[PATCH v3] kprobes: arm: enable OPTPROBES for ARM 32

Tue Aug 12 02:04:23 PDT 2014

On Tue, Aug 12, 2014 at 02:38:07AM +0100, Masami Hiramatsu wrote:
> (2014/08/11 22:48), Will Deacon wrote:
> > On Sat, Aug 09, 2014 at 03:12:19AM +0100, Wang Nan wrote:
> >> This patch introduce kprobeopt for ARM 32.
> >>
> >> Limitations:
> >>  - Currently only kernel compiled with ARM ISA is supported.
> >>
> >>  - Offset between probe point and optinsn slot must not larger than
> >>    32MiB. Masami Hiramatsu suggests replacing 2 words, it will make
> >>    things complex. Futher patch can make such optimization.
> >>
> >> Kprobe opt on ARM is relatively simpler than kprobe opt on x86 because
> >> ARM instruction is always 4 bytes aligned and 4 bytes long. This patch
> >> replace probed instruction by a 'b', branch to trampoline code and then
> >> calls optimized_callback(). optimized_callback() calls opt_pre_handler()
> >> to execute kprobe handler. It also emulate/simulate replaced instruction.
> > 
> > Could you briefly describe the optimisation please?
> 
> On arm32, optimization means "replacing a breakpoint with a branch".

What do you mean by breakpoint in this case?
KPROBE_ARM_BREAKPOINT_INSTRUCTION an friends are actually undefined
instructions, and the architecture doesn't provide atomicity guarantees
when overwriting those in a live instruction stream.

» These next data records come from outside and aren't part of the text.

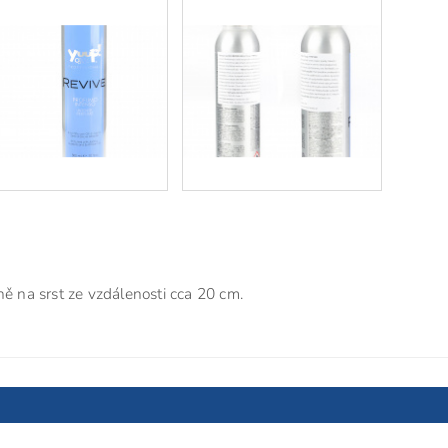
ně na srst ze vzdálenosti cca 20 cm.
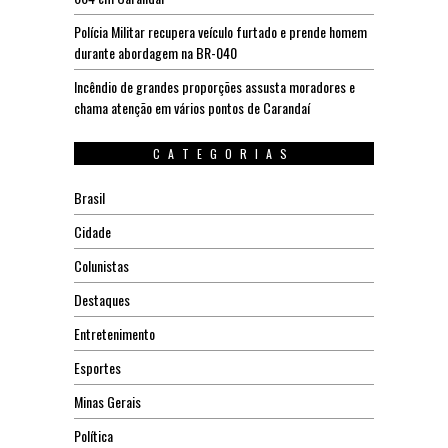
Polícia Militar recupera veículo furtado e prende homem
durante abordagem na BR-040
Incêndio de grandes proporções assusta moradores e
chama atenção em vários pontos de Carandaí
CATEGORIAS
Brasil
Cidade
Colunistas
Destaques
Entretenimento
Esportes
Minas Gerais
Política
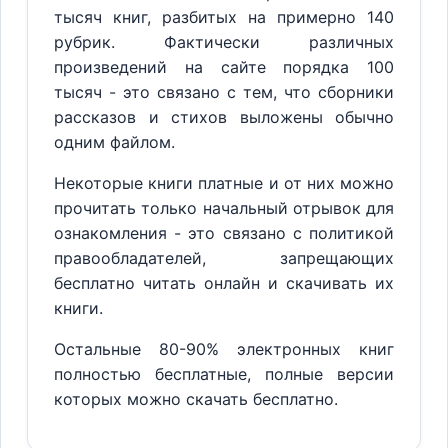
тысяч книг, разбитых на примерно 140
рубрик. Фактически различных
произведений на сайте порядка 100
тысяч - это связано с тем, что сборники
рассказов и стихов выложены обычно
одним файлом.
Некоторые книги платные и от них можно
прочитать только начальный отрывок для
ознакомления - это связано с политикой
правообладателей, запрещающих
бесплатно читать онлайн и скачивать их
книги.
Остальные 80-90% электронных книг
полностью бесплатные, полные версии
которых можно скачать бесплатно.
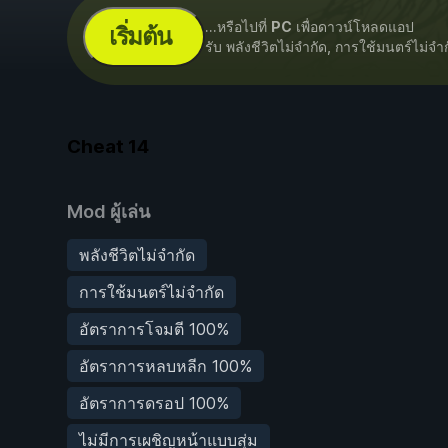
...หรือไปที่
PC
เพื่อดาวน์โหลดแอป
เริ่มต้น
รับ พลังชีวิตไม่จำกัด, การใช้มนตร์ไม่จำ
Cheat
14
Mod ผู้เล่น
พลังชีวิตไม่จำกัด
การใช้มนตร์ไม่จำกัด
อัตราการโจมตี 100%
อัตราการหลบหลีก 100%
อัตราการดรอป 100%
ไม่มีการเผชิญหน้าแบบสุ่ม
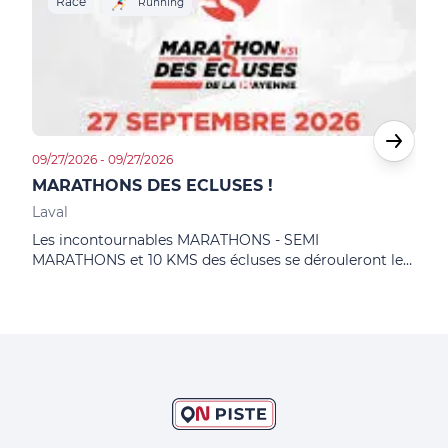
Race
R
Running
09/27/2026 - 09/27/2026
10/11
MARATHONS DES ECLUSES !
L'U
Laval
May
Les incontournables MARATHONS - SEMI
Un u
MARATHONS et 10 KMS des écluses se dérouleront le
chem
dimanche 27 septembre 2026 !
cour
ou e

That means that if you overwrite one of these `breakpoint' instructions with
a branch, you can't guarantee that another core will see either the
breakpoint of the branch -- it could see a combination of both.

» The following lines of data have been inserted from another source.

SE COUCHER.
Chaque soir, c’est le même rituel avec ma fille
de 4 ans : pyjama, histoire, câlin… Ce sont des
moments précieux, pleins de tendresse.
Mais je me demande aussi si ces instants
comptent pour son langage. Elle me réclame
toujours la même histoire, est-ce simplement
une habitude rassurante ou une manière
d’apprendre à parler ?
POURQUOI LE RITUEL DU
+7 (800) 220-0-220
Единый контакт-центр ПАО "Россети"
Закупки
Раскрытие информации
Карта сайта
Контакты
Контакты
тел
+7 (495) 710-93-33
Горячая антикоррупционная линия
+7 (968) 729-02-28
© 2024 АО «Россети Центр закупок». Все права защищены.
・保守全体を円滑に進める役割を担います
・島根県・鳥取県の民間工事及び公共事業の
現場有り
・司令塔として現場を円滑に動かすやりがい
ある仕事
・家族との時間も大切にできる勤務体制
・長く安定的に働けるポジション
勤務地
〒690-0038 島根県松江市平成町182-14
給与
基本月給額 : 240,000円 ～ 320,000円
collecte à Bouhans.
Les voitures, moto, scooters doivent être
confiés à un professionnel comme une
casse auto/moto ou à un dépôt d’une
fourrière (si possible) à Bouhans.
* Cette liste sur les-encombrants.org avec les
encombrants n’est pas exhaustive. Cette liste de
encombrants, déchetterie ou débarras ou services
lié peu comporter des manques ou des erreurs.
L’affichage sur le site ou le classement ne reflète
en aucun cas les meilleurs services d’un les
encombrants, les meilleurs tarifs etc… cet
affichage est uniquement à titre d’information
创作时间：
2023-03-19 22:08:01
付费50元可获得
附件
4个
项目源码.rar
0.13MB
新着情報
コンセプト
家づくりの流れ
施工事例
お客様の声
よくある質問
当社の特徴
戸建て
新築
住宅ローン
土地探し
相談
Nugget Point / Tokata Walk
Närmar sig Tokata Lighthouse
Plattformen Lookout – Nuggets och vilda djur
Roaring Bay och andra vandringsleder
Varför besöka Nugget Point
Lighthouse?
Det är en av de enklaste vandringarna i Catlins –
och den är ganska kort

> Of course simple branch instruction doesn't memorize the source(probe)
> address, optprobe makes a trampoline code for each probe point and
> each trampoline stores "struct kprobe" of that probe point.
> 
> At first, the kprobe puts a breakpoint into the probe site, and builds
> a trampoline. After a while, it starts optimizing the probe site by
> replacing the breakpoint with a branch.
> 
> > I'm not familiar with
> > kprobes internals, but if you're trying to patch an arbitrary instruction
> > with a branch then that's not guaranteed to be atomic by the ARM
> > architecture.
> 
> Hmm, I'm not sure about arm32 too. Would you mean patch_text() can't
> replace an instruction atomically? Or only the breakpoint is special?
> (for cache?)
> optprobe always swaps branch and breakpoint, isn't that safe?

No, it's not safe. The ARM ARM is pretty clear about this (see section
3.5.4. "Concurrent modification and execution of instructions"). Note that
there is a special-purpose BKPT instruction designed for this case, but I
think this tends to get used by hardware debuggers and having the
instruction in the kernel can hamper debugging efforts.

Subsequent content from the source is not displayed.